DATA RECORDS section start

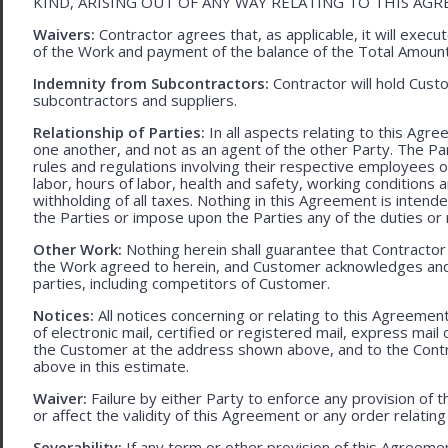
KIND, ARISING OUT OF ANY WAY RELATING TO THIS AG
Waivers:
Contractor agrees that, as applicable, it will exec
of the Work and payment of the balance of the Total Amoun
Indemnity from Subcontractors:
Contractor will hold Cust
subcontractors and suppliers.
Relationship of Parties:
In all aspects relating to this Agr
one another, and not as an agent of the other Party. The Part
rules and regulations involving their respective employees o
labor, hours of labor, health and safety, working condition
withholding of all taxes. Nothing in this Agreement is intend
the Parties or impose upon the Parties any of the duties or r
Other Work:
Nothing herein shall guarantee that Contractor
the Work agreed to herein, and Customer acknowledges and
parties, including competitors of Customer.
Notices:
All notices concerning or relating to this Agreemen
of electronic mail, certified or registered mail, express mail
the Customer at the address shown above, and to the Contr
above in this estimate.
Waiver:
Failure by either Party to enforce any provision of t
or affect the validity of this Agreement or any order relating
Severability:
If any term or other provision of this Agreement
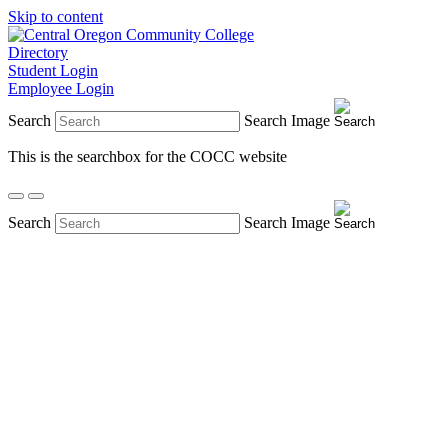
Skip to content
Directory
Student Login
Employee Login
Search
Search Image
This is the searchbox for the COCC website
Search
Search Image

DATA RECORDS section end

HOW TO COMPLETE THIS TASK: Return exactly the lines of the data, beginning with the first and ending with the line containing "In all aspects relating to this Agr". Skip the pictures.

EXERCISE ANSWER:
KIND, ARISING OUT OF ANY WAY RELATING TO THIS AG
Waivers:
Contractor agrees that, as applicable, it will exec
of the Work and payment of the balance of the Total Amoun
Indemnity from Subcontractors:
Contractor will hold Cust
subcontractors and suppliers.
Relationship of Parties:
In all aspects relating to this Agr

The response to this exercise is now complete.